Meta’s experience illustrates this challenge: their latest GPU generation required reducing the maximum number of AI racks per zone to accommodate increased power consumption. This decision directly impacted network topology choices and required additional spine switches to maintain performance.

The lesson is that AI network design cannot be separated from facility infrastructure planning. Network architects must coordinate closely with power and cooling engineers to ensure that networking solutions are actually deployable in real-world environments.

Looking Forward: The Continuing Evolution

What strikes me most about AI networking is how rapidly the requirements continue evolving. Each new GPU generation brings increased performance, power consumption, and interconnectivity demands that drive network architecture changes.

The modular approaches like zone-based architecture—demonstrate the importance of building adaptable infrastructure that can accommodate future requirements without complete redesign. However, the pace of change means that today’s cutting-edge solutions may become tomorrow’s bottlenecks.

Current trends I’m watching include:

Higher speeds: 800GbE and beyond as GPU performance continues advancing
Optical innovation: Silicon photonics and co-packaged optics to reduce latency and power consumption
Adaptive routing: More sophisticated traffic engineering that responds dynamically to workload patterns
Application integration: Deeper coordination between training frameworks and network infrastructure

Conclusion

Exploring the nuances of AI data centre networking, especially after listening to Heavy Networking podcast with Alex Saroyan and studying implementations like Meta’s, has deepened my appreciation for the intricate balance between performance, scalability, and manageability required for successful AI infrastructure.

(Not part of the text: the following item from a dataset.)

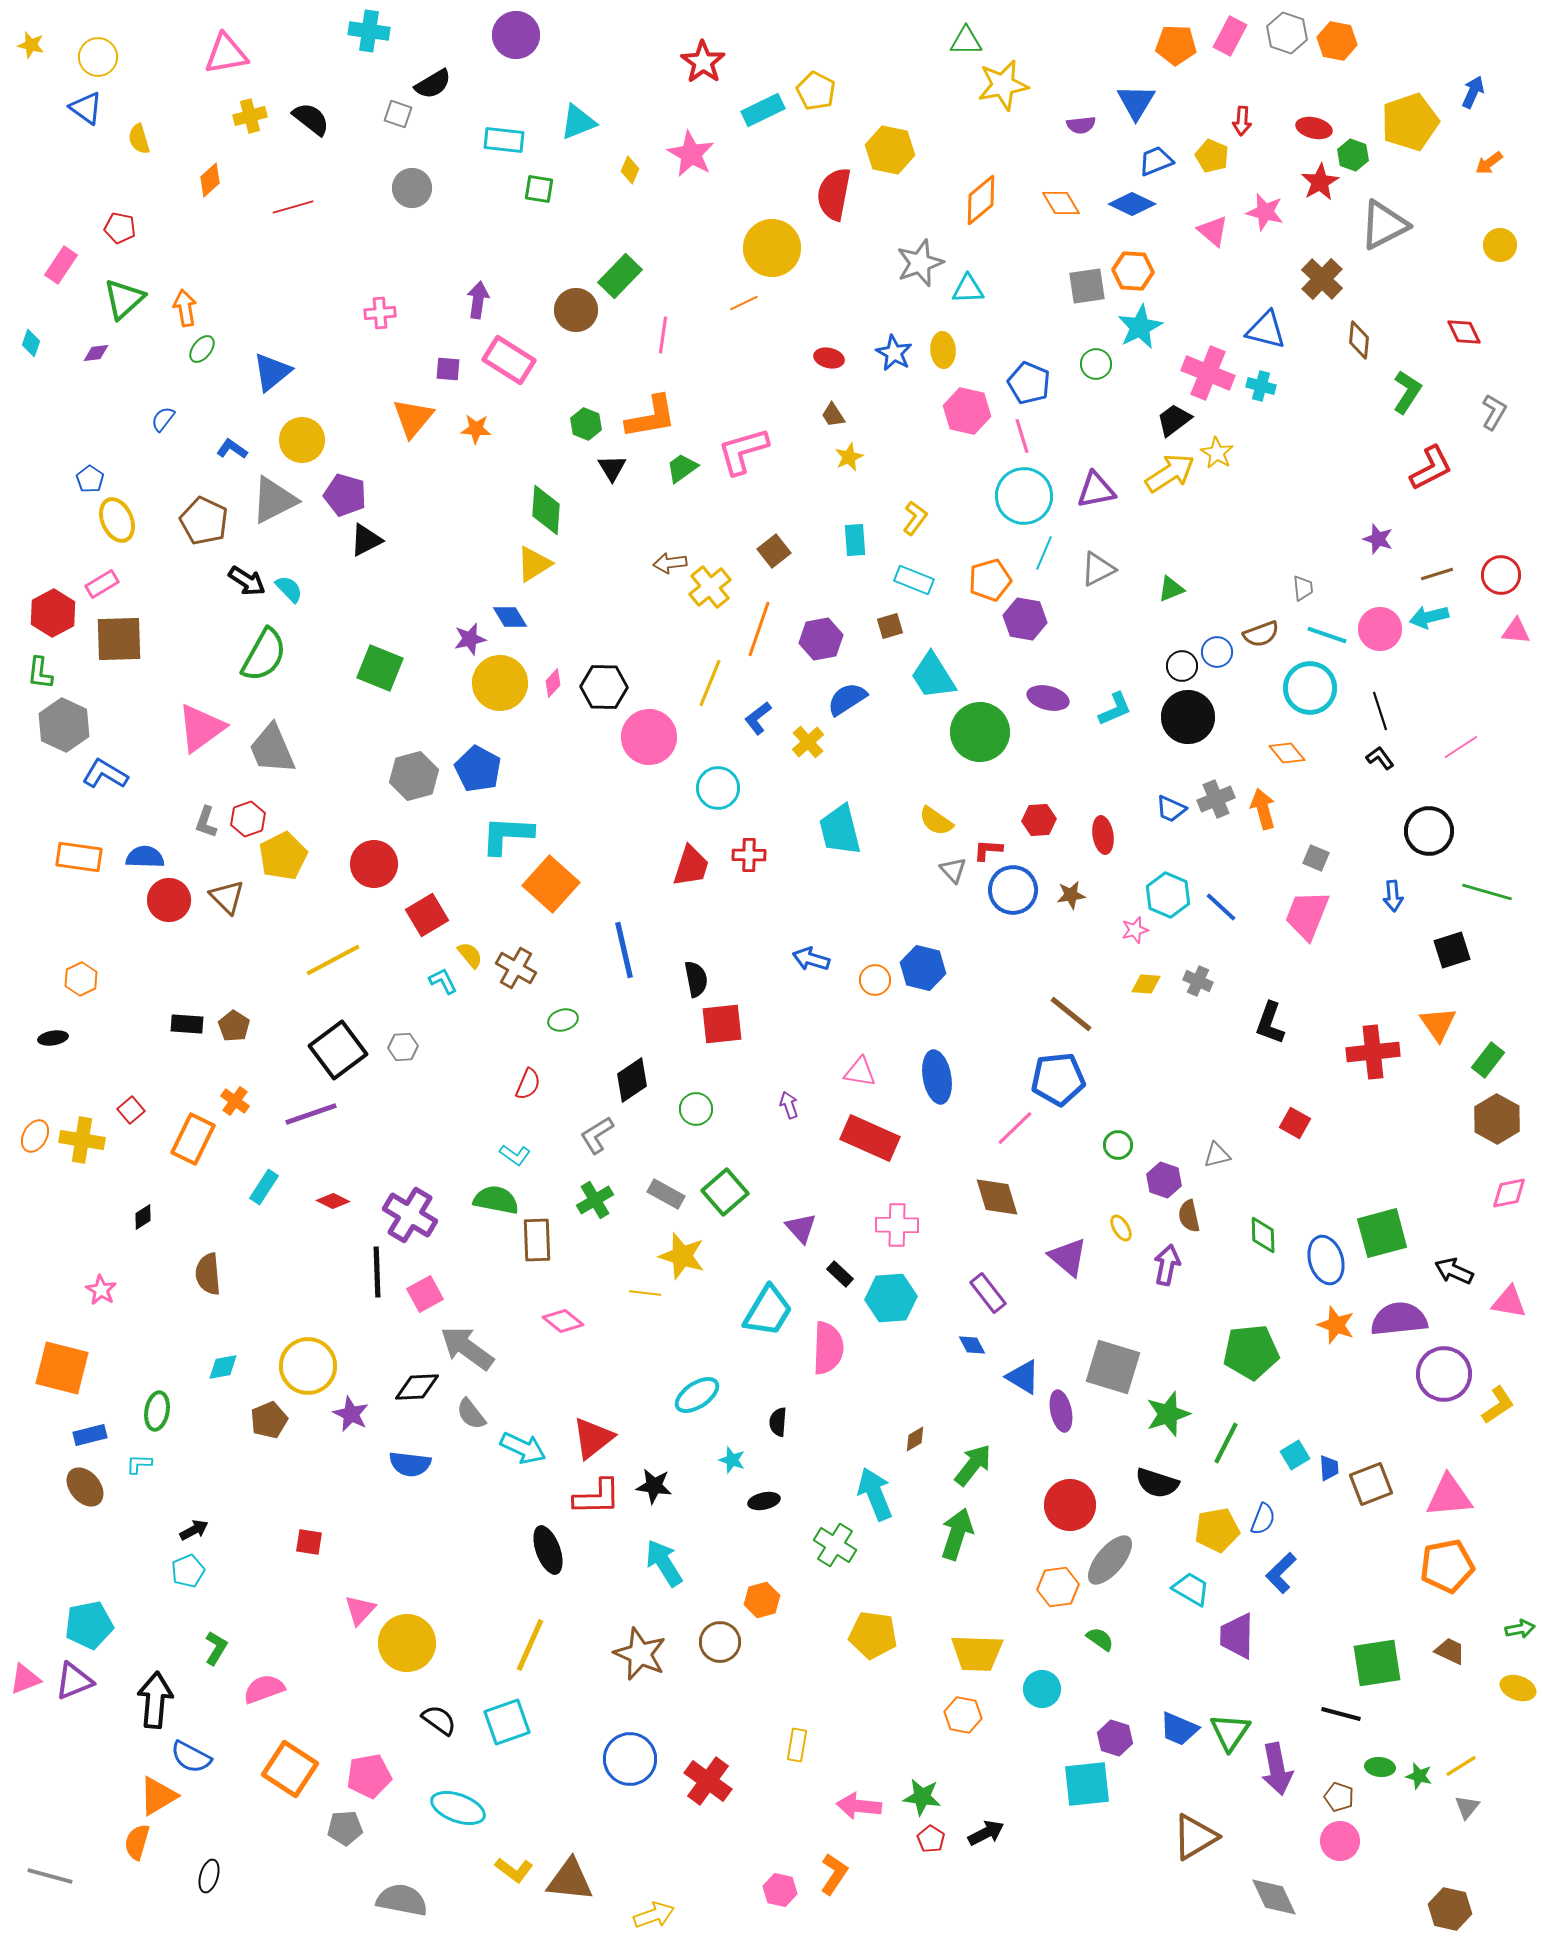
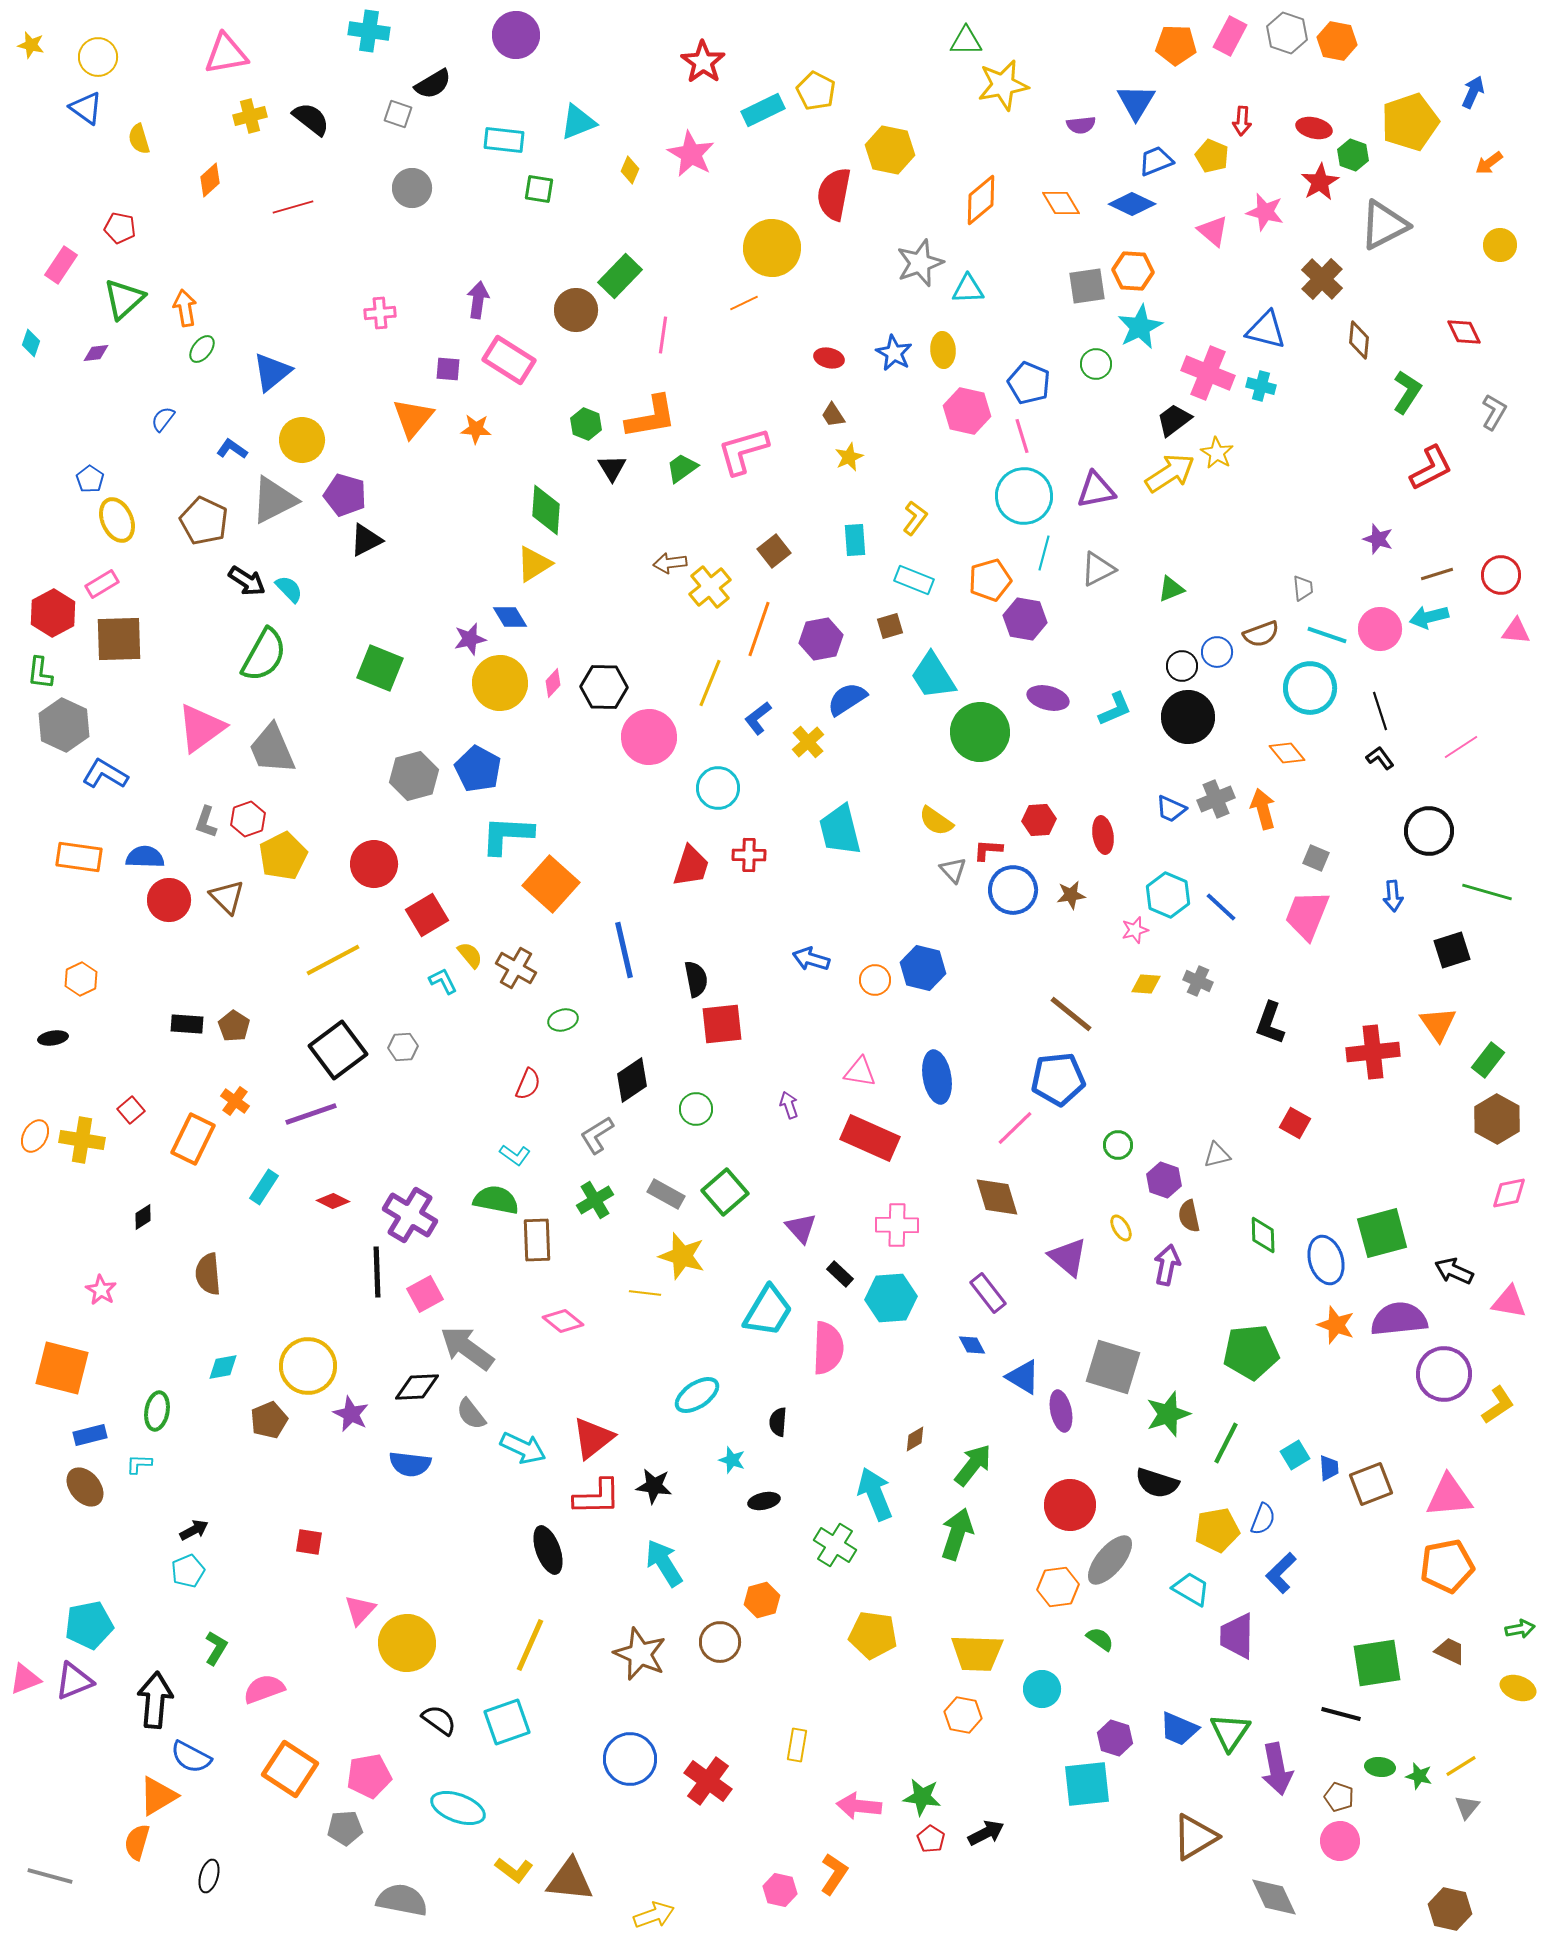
cyan line at (1044, 553): rotated 8 degrees counterclockwise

The transition from traditional data centre networking to AI-optimised infrastructure represents one of the most significant architectural shifts. It’s not simply about faster links or bigger switches—it requires rethinking fundamental assumptions about traffic patterns, failure modes, and performance requirements.

As AI continues to evolve and models become even more sophisticated, the networking infrastructure supporting them must evolve correspondingly. The organisations that master these networking challenges will have significant competitive advantages in the AI-driven future, whilst those that underestimate the complexity risk expensive failures and missed opportunities.